## Task statement
Please copy every line of the data in which the string "banner" appears.

## Data shown

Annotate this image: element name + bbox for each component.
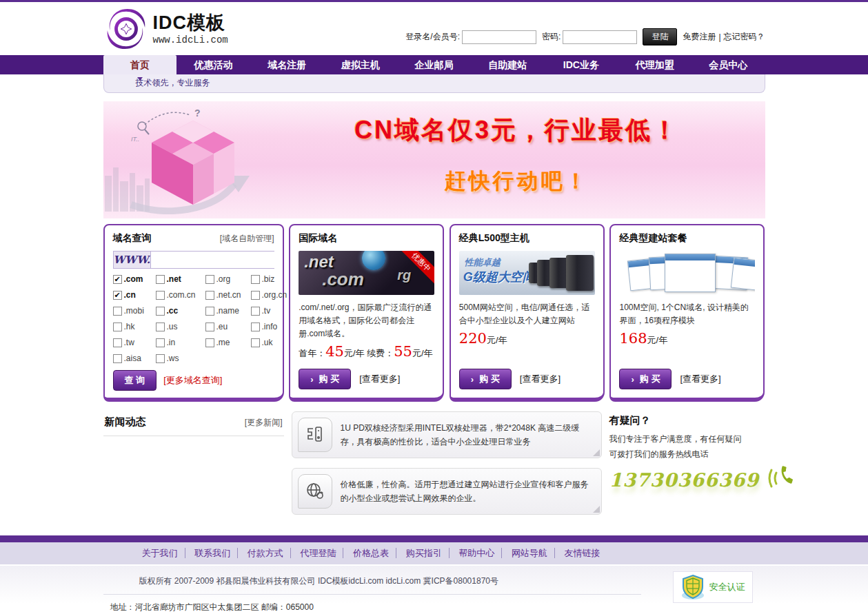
site-package-panel: 经典型建站套餐 100M空间, 1个CN域名, 设计精美的界面，16项程序模块 … [609, 224, 765, 402]
nav-item-virtual-hosting[interactable]: 虚拟主机 [324, 55, 398, 74]
slogan-text: 技术领先，专业服务 [136, 78, 210, 88]
host-image-caption1: 性能卓越 [465, 256, 501, 269]
domain-search-panel: 域名查询 [域名自助管理] WWW. ✔.com .net .org .biz … [103, 224, 284, 402]
tld-checkbox-name[interactable] [205, 307, 214, 316]
tld-checkbox-net-cn[interactable] [205, 291, 214, 300]
site-package-price: 168元/年 [619, 330, 755, 347]
header: IDC模板 www.idcLi.com 登录名/会员号: 密码: 登陆 免费注册… [103, 2, 765, 55]
site-buy-button[interactable]: ›购 买 [619, 369, 672, 389]
promo-banner[interactable]: ? IT.. CN域名仅3元，行业最低！ 赶快行动吧！ [103, 101, 765, 218]
feature-card-web[interactable]: 价格低廉，性价高。适用于想通过建立网站进行企业宣传和客户服务的小型企业或想尝试上… [292, 468, 602, 515]
footer-link-price-list[interactable]: 价格总表 [346, 548, 396, 558]
login-button[interactable]: 登陆 [643, 28, 677, 45]
tld-checkbox-net[interactable] [156, 275, 165, 284]
footer-link-help-center[interactable]: 帮助中心 [452, 548, 502, 558]
tld-checkbox-tw[interactable] [113, 338, 122, 347]
logo-swirl-icon [105, 8, 148, 50]
tld-checkbox-me[interactable] [205, 338, 214, 347]
copyright-text: 版权所有 2007-2009 祁县阳晨伟业科技有限公司 IDC模板idcLi.c… [103, 575, 641, 595]
nav-item-idc-services[interactable]: IDC业务 [545, 55, 618, 74]
footer-link-payment[interactable]: 付款方式 [241, 548, 291, 558]
renew-price: 55 [394, 343, 412, 360]
contact-line2: 可拨打我们的服务热线电话 [609, 447, 765, 462]
intl-buy-button[interactable]: ›购 买 [299, 369, 351, 389]
footer-link-agent-login[interactable]: 代理登陆 [293, 548, 343, 558]
tld-checkbox-cc[interactable] [156, 307, 165, 316]
tld-checkbox-tv[interactable] [251, 307, 260, 316]
tld-checkbox-info[interactable] [251, 323, 260, 331]
password-input[interactable] [563, 30, 637, 44]
domain-search-button[interactable]: 查 询 [113, 370, 157, 391]
buy-arrow-icon: › [471, 374, 474, 385]
com-3d-text: .com [322, 269, 364, 290]
logo[interactable]: IDC模板 www.idcLi.com [105, 8, 228, 50]
tld-checkbox-eu[interactable] [205, 323, 214, 331]
globe-icon [298, 474, 332, 509]
tld-checkbox-hk[interactable] [113, 323, 122, 331]
nav-item-member-center[interactable]: 会员中心 [692, 55, 765, 74]
domain-search-title: 域名查询 [113, 232, 152, 245]
tld-checkbox-com[interactable]: ✔ [113, 275, 122, 284]
host-price-value: 220 [459, 330, 487, 347]
nav-item-site-builder[interactable]: 自助建站 [471, 55, 545, 74]
username-input[interactable] [462, 30, 536, 44]
site-title: IDC模板 [153, 12, 228, 33]
host-image-caption2: G级超大空间 [463, 269, 535, 285]
tld-options: ✔.com .net .org .biz ✔.cn .com.cn .net.c… [113, 274, 274, 363]
feature-card-server[interactable]: 1U PD双核经济型采用INTEL双核处理器，带2*2048K 高速二级缓存，具… [292, 411, 602, 458]
more-news-link[interactable]: [更多新闻] [245, 417, 283, 429]
svg-text:?: ? [194, 108, 201, 119]
tld-checkbox-mobi[interactable] [113, 307, 122, 316]
footer-link-about[interactable]: 关于我们 [135, 548, 185, 558]
tld-checkbox-org[interactable] [205, 275, 214, 284]
nav-item-enterprise-mail[interactable]: 企业邮局 [397, 55, 471, 74]
first-year-price: 45 [325, 343, 344, 360]
footer-link-buy-guide[interactable]: 购买指引 [399, 548, 450, 558]
domain-input[interactable] [150, 252, 278, 268]
host-image: 性能卓越 G级超大空间 [459, 251, 595, 295]
footer-link-friendly[interactable]: 友情链接 [558, 548, 607, 558]
website-thumb [731, 258, 755, 291]
feature-text: 价格低廉，性价高。适用于想通过建立网站进行企业宣传和客户服务的小型企业或想尝试上… [341, 478, 596, 505]
banner-subline: 赶快行动吧！ [276, 167, 758, 196]
more-domain-search-link[interactable]: [更多域名查询] [163, 374, 222, 387]
cube-illustration: ? IT.. [103, 101, 283, 218]
tld-checkbox-us[interactable] [156, 323, 165, 331]
domain-input-group: WWW. [113, 251, 274, 269]
tld-checkbox-com-cn[interactable] [156, 291, 165, 300]
site-more-link[interactable]: [查看更多] [680, 373, 720, 385]
address-line: 地址：河北省廊坊市广阳区中太集团二区 邮编：065000 [103, 600, 765, 614]
tld-checkbox-ws[interactable] [156, 354, 165, 363]
buy-arrow-icon: › [310, 374, 313, 385]
tld-checkbox-uk[interactable] [251, 338, 260, 347]
host-panel: 经典L500型主机 性能卓越 G级超大空间 500M网站空间，电信/网通任选，适… [450, 224, 605, 402]
tld-checkbox-in[interactable] [156, 338, 165, 347]
footer-link-sitemap[interactable]: 网站导航 [505, 548, 555, 558]
host-title: 经典L500型主机 [459, 232, 529, 245]
phone-icon [765, 464, 795, 495]
security-badge-label: 安全认证 [709, 581, 745, 593]
nav-item-domain-registration[interactable]: 域名注册 [250, 55, 324, 74]
register-link[interactable]: 免费注册 [683, 31, 716, 43]
tld-checkbox-biz[interactable] [251, 275, 260, 284]
server-icon [298, 418, 332, 452]
host-buy-button[interactable]: ›购 买 [459, 369, 512, 389]
features-section: 1U PD双核经济型采用INTEL双核处理器，带2*2048K 高速二级缓存，具… [292, 411, 602, 526]
main-nav: 首页 优惠活动 域名注册 虚拟主机 企业邮局 自助建站 IDC业务 代理加盟 会… [0, 55, 868, 74]
tld-checkbox-org-cn[interactable] [251, 291, 260, 300]
site-package-title: 经典型建站套餐 [619, 232, 687, 245]
security-badge[interactable]: 安全认证 [673, 571, 753, 603]
nav-item-promotions[interactable]: 优惠活动 [176, 55, 250, 74]
forgot-password-link[interactable]: 忘记密码？ [724, 31, 765, 43]
intl-domain-price: 首年：45元/年 续费：55元/年 [299, 343, 434, 360]
tld-checkbox-cn[interactable]: ✔ [113, 291, 122, 300]
nav-item-agents[interactable]: 代理加盟 [618, 55, 692, 74]
intl-more-link[interactable]: [查看更多] [359, 373, 400, 385]
org-3d-text: rg [397, 267, 411, 283]
footer-accent-bar [0, 535, 868, 542]
nav-item-home[interactable]: 首页 [103, 55, 177, 74]
tld-checkbox-aisa[interactable] [113, 354, 122, 363]
footer-link-contact[interactable]: 联系我们 [188, 548, 238, 558]
host-more-link[interactable]: [查看更多] [520, 373, 561, 385]
domain-self-manage-link[interactable]: [域名自助管理] [220, 233, 274, 245]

## Task output
promo-banner[interactable]: ? IT.. CN域名仅3元，行业最低！ 赶快行动吧！ [103, 101, 765, 218]
banner-subline: 赶快行动吧！ [276, 167, 758, 196]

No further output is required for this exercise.